◆ **Available data**

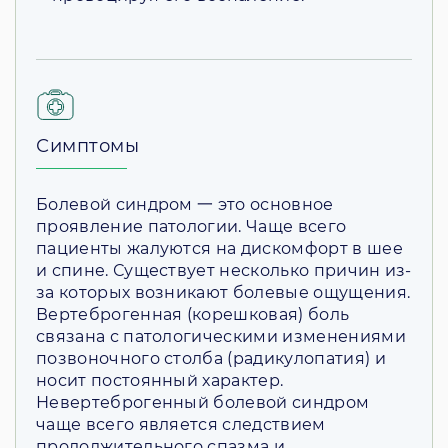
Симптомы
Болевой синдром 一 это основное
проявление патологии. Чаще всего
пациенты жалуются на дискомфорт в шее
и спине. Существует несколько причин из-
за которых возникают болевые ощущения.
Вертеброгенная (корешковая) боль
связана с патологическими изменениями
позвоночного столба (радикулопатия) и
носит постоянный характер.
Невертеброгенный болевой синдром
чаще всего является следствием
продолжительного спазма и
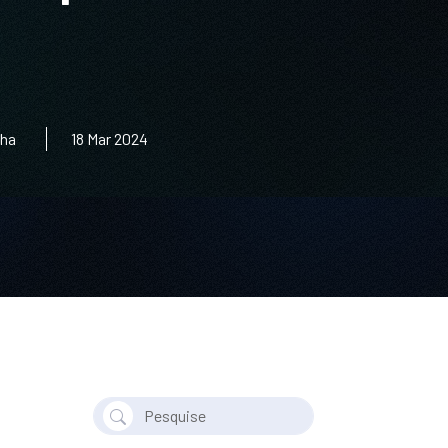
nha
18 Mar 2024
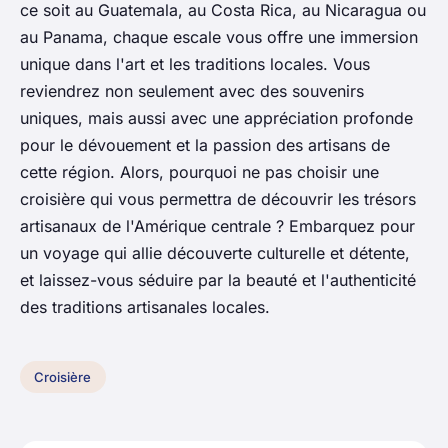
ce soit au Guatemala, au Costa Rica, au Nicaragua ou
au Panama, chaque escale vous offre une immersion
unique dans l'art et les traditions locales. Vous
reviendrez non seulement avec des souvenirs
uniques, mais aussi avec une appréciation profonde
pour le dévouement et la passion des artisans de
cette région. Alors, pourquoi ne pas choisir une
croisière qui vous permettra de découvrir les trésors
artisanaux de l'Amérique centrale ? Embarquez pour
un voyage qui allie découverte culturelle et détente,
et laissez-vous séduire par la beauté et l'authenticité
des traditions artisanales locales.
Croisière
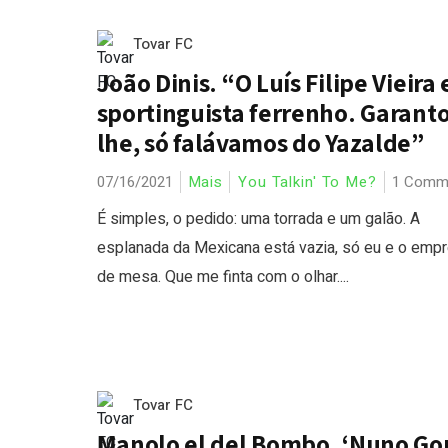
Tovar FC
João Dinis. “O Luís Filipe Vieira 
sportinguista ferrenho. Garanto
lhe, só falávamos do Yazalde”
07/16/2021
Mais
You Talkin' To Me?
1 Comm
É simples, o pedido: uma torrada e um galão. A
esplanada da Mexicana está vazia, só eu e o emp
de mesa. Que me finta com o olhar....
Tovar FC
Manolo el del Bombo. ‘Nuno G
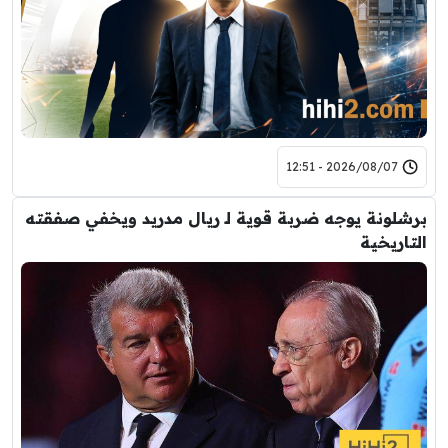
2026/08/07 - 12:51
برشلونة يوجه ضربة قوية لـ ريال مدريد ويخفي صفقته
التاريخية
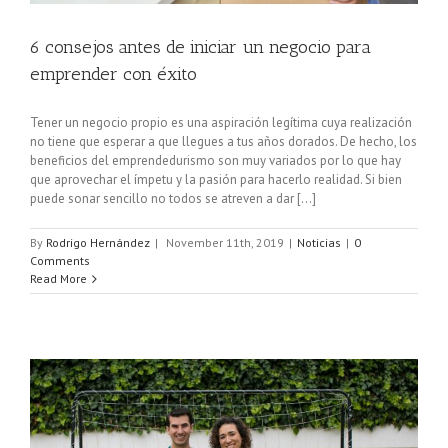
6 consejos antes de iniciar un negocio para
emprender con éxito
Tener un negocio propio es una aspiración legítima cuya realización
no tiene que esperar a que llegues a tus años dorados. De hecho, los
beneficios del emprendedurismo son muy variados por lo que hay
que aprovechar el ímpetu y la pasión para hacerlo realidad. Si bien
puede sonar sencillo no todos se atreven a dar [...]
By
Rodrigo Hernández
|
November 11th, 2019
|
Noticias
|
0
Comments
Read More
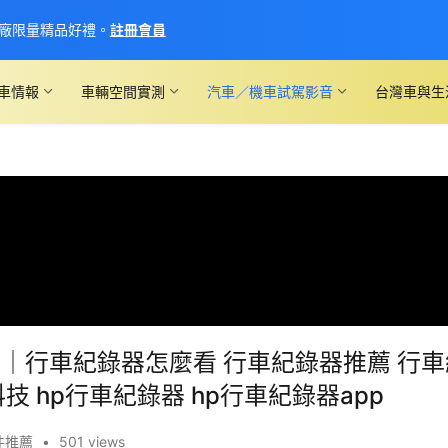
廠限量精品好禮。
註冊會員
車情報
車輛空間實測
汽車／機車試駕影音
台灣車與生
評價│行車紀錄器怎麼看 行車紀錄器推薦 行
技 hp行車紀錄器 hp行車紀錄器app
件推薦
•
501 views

...

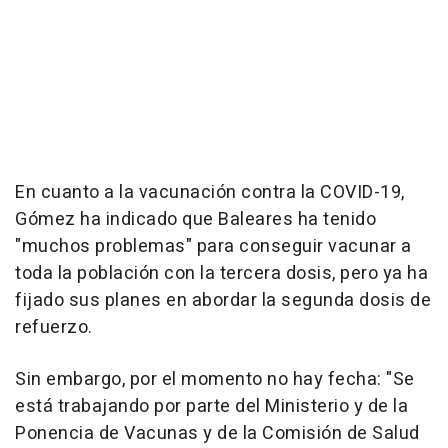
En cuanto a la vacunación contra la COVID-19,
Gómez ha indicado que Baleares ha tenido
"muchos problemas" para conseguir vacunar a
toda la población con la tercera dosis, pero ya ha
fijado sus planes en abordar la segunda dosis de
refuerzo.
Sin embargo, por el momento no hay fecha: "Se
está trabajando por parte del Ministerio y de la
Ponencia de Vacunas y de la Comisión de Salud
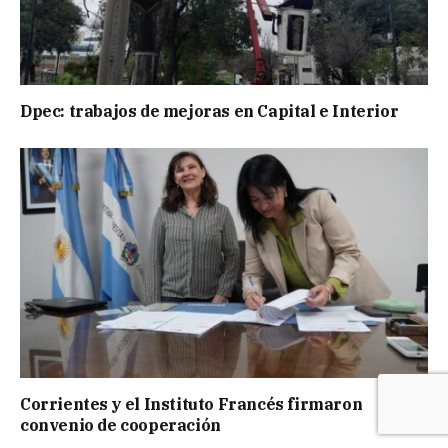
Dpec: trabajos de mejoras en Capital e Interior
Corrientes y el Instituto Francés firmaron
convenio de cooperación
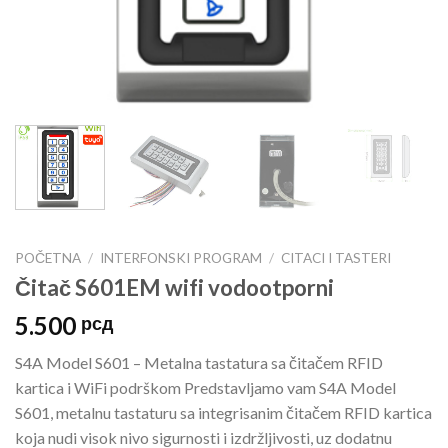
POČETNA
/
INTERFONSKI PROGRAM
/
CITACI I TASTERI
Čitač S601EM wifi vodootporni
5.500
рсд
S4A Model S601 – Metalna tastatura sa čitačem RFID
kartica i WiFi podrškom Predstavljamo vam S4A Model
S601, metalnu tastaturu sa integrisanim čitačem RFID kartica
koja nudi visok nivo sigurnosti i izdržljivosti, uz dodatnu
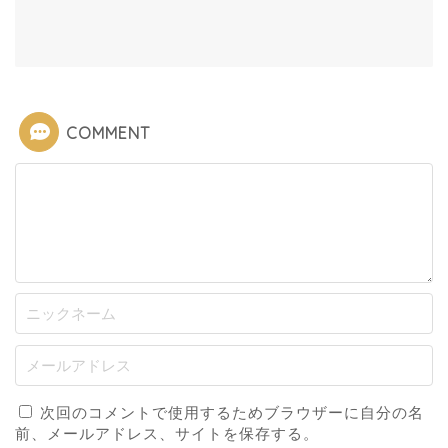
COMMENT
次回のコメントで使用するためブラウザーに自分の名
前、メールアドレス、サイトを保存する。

---

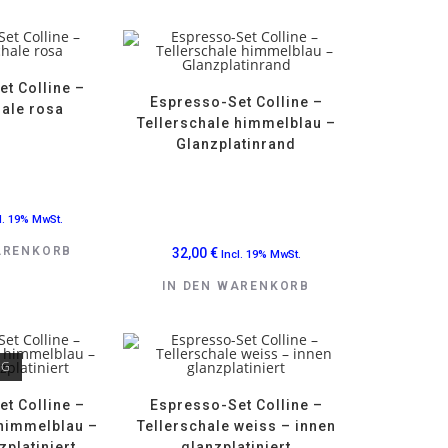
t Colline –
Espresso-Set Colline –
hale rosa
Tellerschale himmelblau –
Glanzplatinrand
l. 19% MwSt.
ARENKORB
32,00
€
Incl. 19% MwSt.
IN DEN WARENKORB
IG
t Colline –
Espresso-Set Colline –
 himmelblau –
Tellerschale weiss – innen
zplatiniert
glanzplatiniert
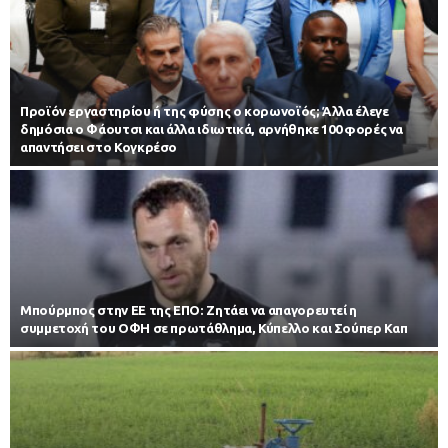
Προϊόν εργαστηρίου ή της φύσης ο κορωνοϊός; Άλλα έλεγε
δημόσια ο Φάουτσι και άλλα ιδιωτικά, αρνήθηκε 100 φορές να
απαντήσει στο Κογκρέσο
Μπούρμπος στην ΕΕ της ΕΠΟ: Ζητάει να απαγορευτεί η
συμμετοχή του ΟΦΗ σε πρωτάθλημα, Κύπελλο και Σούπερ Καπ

◆ **What the exercise asks**
Reproduce the listing above from the line that holds "и спине. Существует" through the line that holds "esplanada da Mexicana", both included, with the pictures left out.

◆ **Final answer**
и спине. Существует несколько причин из-
за которых возникают болевые ощущения.
Вертеброгенная (корешковая) боль
связана с патологическими изменениями
позвоночного столба (радикулопатия) и
носит постоянный характер.
Невертеброгенный болевой синдром
чаще всего является следствием
продолжительного спазма и
nha
18 Mar 2024
ce soit au Guatemala, au Costa Rica, au Nicaragua ou
au Panama, chaque escale vous offre une immersion
unique dans l'art et les traditions locales. Vous
reviendrez non seulement avec des souvenirs
uniques, mais aussi avec une appréciation profonde
pour le dévouement et la passion des artisans de
cette région. Alors, pourquoi ne pas choisir une
croisière qui vous permettra de découvrir les trésors
artisanaux de l'Amérique centrale ? Embarquez pour
un voyage qui allie découverte culturelle et détente,
et laissez-vous séduire par la beauté et l'authenticité
des traditions artisanales locales.
Croisière
Tovar FC
João Dinis. “O Luís Filipe Vieira 
sportinguista ferrenho. Garanto
lhe, só falávamos do Yazalde”
07/16/2021
Mais
You Talkin' To Me?
1 Comm
É simples, o pedido: uma torrada e um galão. A
esplanada da Mexicana está vazia, só eu e o emp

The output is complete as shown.